In this review, experimental and computational results on the ability of some natural antioxidant molecules, NAMs, to form Al(III)– and Fe(III)–complexes are collected. The chelating ability of selected NAMs (i.e., hydroxycinnamic acids (p-coumaric, caffeic and ferulic acids), coumarin-3-carboxylic acid, quercetin, luteolin and curcumin), well known to be effective metal chelators, was investigated in aqueous solution, an environment that better mimics the physiological one. Data collected here evidence that:

hydroxycinnamic acids (pCA, CA, and FA) are able to form more stable complexes with Al(III) than with Fe(III) coordinating the metal ion through the carboxylate site in all cases.

coumarin-3-carboxylic acid, similarly, prefers to bind Al(III) rather than Fe(III), forming 1:1 and 1:2 M:L stoichiometric ratio complexes, respectively. Consequently, octahedral complexes with Al(III), involving both carboxylate and lactone moieties, and tetrahedral complex with Fe(III) in a η ligand’s coordination were analyzed.

flavonoids (Que and Lut) formed 1:1 and 1:2 M:L complexes with both metal ions, though they showed a more intricate behavior, as more than one coordination mode was found plausible with both metal ions, making the identification of the preferred coordination site and thus the most probable complex in a water environment, especially in the case of Que, difficult.

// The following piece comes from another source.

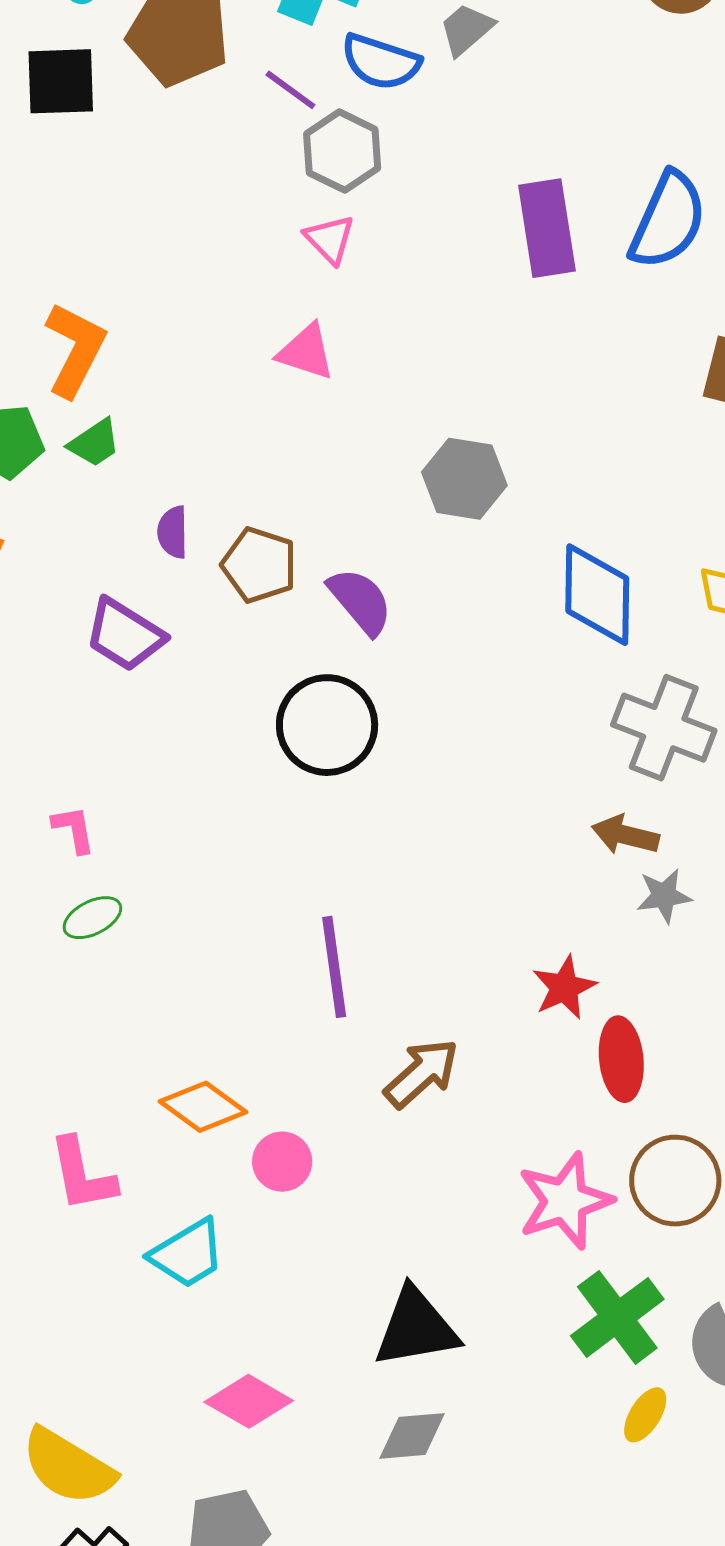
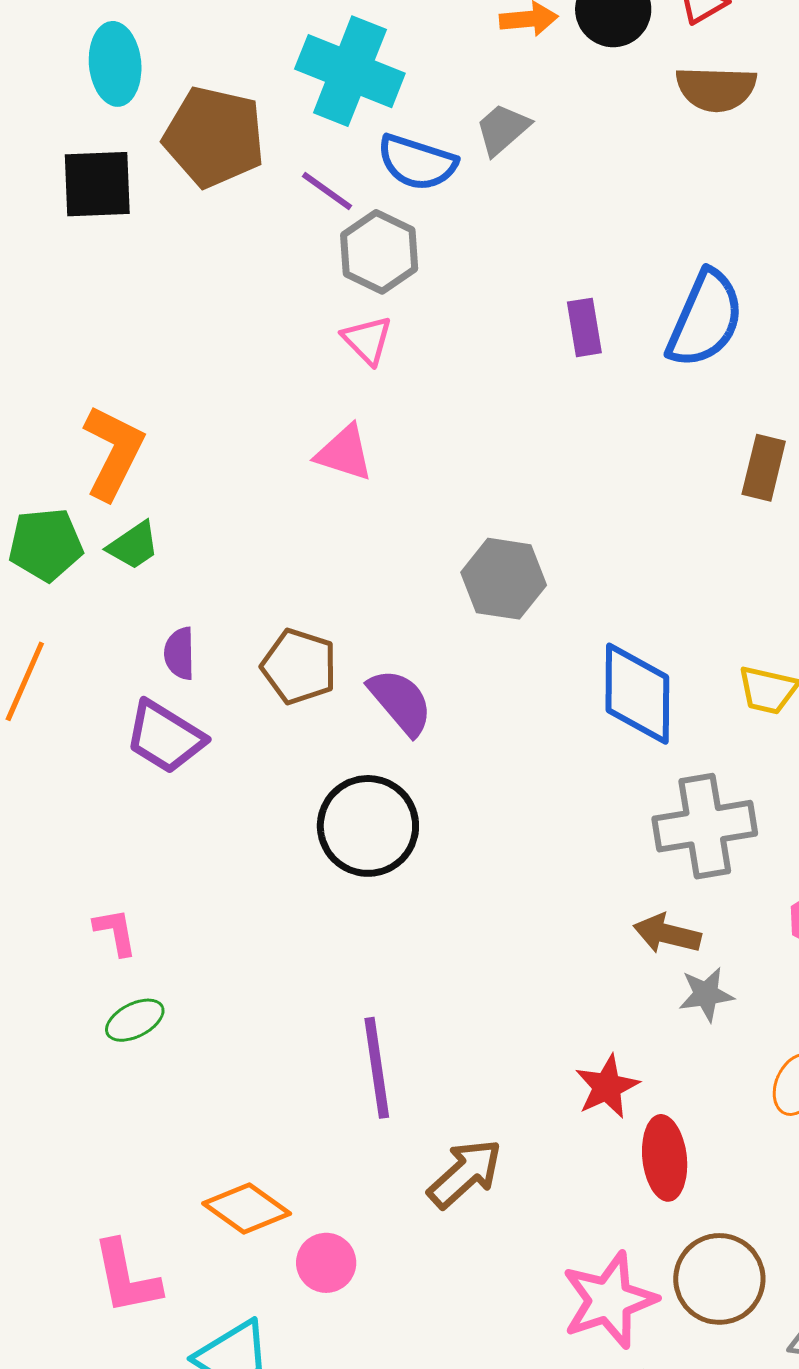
purple rectangle: (547, 228) -> (584, 327), size x0.6
purple semicircle: (173, 532) -> (180, 653), moved
gray cross: (664, 728) -> (705, 826), turned -30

Curcumin discriminates well between the two metal ions since it prefers to coordinate Al(III) through the diketo site while the Fe(III) results most probably bound to the guaiacol site.

The excursus of data available for the selected NAMs toward bioavailable Al(III) and Fe(III) metal ions confirms the ability of phenolic compounds to trap metals preventing their accumulation and their harmful action to human health.